2006-01-22

How does Terminator know what processes might die on Linux and Cygwin?

If you enjoyed How does Terminal.app know what processes might die? you'll love this. If you didn't, you may as well stop reading right now.

If you remember, I finished my tour of Mac OS options for finding all processes using a particular tty with the following:
The only bummer is that Linux's sysctl.h doesn't include KERN_PROC_TTY, so I guess we'll have to grub around in /proc or call lsof(1) there.
The easier option for Linux, it seemed, was to use lsof(1). It was pretty slow at around 240ms on my Opteron compared to Mac OS' 7ms on my dual G5, but that seemed just about bearable. 300ms seems to be about the point where users at my level of impatience notice a delay.

What I didn't think about, though, is that most machines aren't very lightly loaded Opterons. A Pentium 4 with a lot more processes was regularly taking about 0.5s, which was noticeable. And then the complaints started coming in of times over a second on another Pentium 4.

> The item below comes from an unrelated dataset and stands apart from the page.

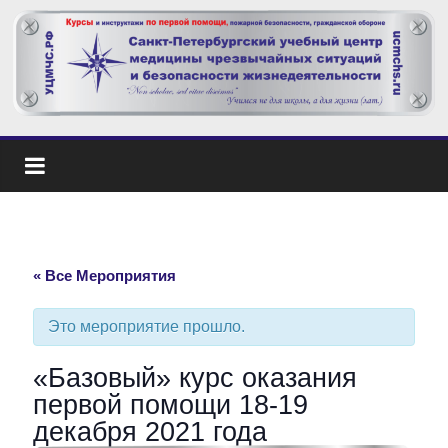
« Все Мероприятия
Это мероприятие прошло.
«Базовый» курс оказания
первой помощи 18-19
декабря 2021 года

lsof(1) doesn't scale well.

I knocked up a little Ruby script proof of concept to see how well grubbing around in /proc would work:
#!/usr/bin/ruby -w

if ARGV.length() != 1
$stderr.puts("usage: lsof.rb <absolute-filename>")
exit(1)
end

filename = ARGV[0]

def has_file_open(pid, filename)
Dir["/proc/#{pid}/fd/*"].each() {
|fd_file|
begin
linked_to_file = File.readlink(fd_file)
if filename == linked_to_file
return true
end
rescue
# Ignore errors.
end
}
return false
end

pids = []
Dir.chdir("/proc")
Dir["[0-9]*"].each() {
|pid|
if File.stat("/proc/#{pid}/fd").readable?()
if has_file_open(pid, filename)
pids << pid
end
end
}

names = []
pids.sort().uniq().each() {
|pid|
# Extract the "(name) " field from /proc/<pid>/stat.
name = IO.readlines("/proc/#{pid}/stat", " ")[1]
# Rewrite it as "name(pid)".
names << name.sub(/^\((.*)\) $/) { |s| "#$1(#{pid})" }
}
puts(names.join(", "))
exit(0)

This was significantly faster, and had the advantage of working on Cygwin, which doesn't ship with lsof(1) but does have a sufficiently compatible /proc. Even on Cygwin it was only taking about 70ms. On Linux (on the Pentium 4) it was down around 40ms.

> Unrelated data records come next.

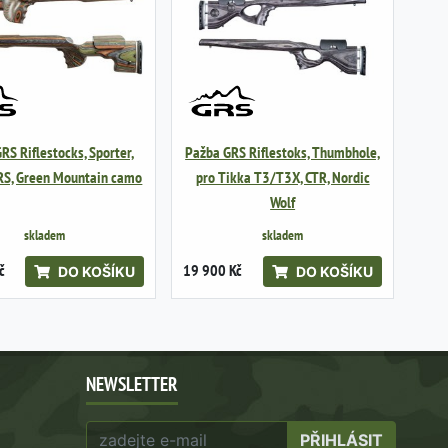
RS Riflestocks, Sporter,
Pažba GRS Riflestoks, Thumbhole,
RS, Green Mountain camo
pro Tikka T3/T3X, CTR, Nordic
Wolf
skladem
skladem
č
19 900 Kč
DO KOŠÍKU
DO KOŠÍKU
NEWSLETTER
PŘIHLÁSIT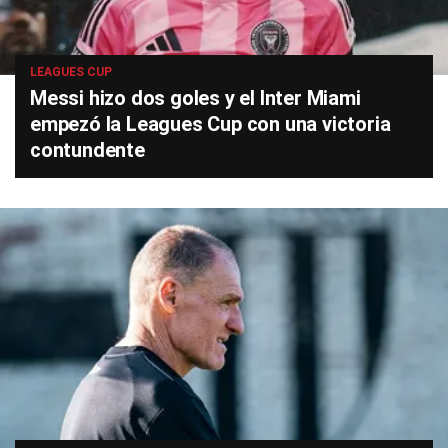
LEAGUES CUP
Messi hizo dos goles y el Inter Miami
empezó la Leagues Cup con una victoria
contundente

The killer though, that gave me sufficient impetus to actually make the change, is that lsof(1) can hang if your Linux box has a hung mount. Bad enough that it was taking over a second (on the event dispatch thread!), but that it could sometimes just go away and never come back...

lsof(1) doesn't play nice with network file systems.

A quick rewrite of my Ruby in C++ later, and there's no danger of this part of Terminator hanging over a hung mount. We get our result in exactly the form we want in 20ms (on the Pentium 4 Linux machine). The Opteron is down to around 10ms: the same as the dual G5's Mac OS sysctl(3).

Why did I rewrite the script in C++ rather than just call out? No particularly good reason. I didn't really want to start a new process when the user's probably trying to kill something for the same reason that shells tend to have kill(1) built in. But really it came about because I initially thought "there's no reason not to do this in Java", and then realized that, actually, file system access is one of Java's worst foibles.

Maybe I'm overly sensitive about that, given how much of my life is taken up with file system performance, but Java also has huge functionality gaps when it comes to the file system. Don't even talk to me about symbolic links! The C++ was easy, less verbose than the equivalent Java, and roughly as verbose as the equivalent Ruby. A good POSIX C++ binding would have made things even better.

Anyway, the users are quiet again, so I can go back in my box.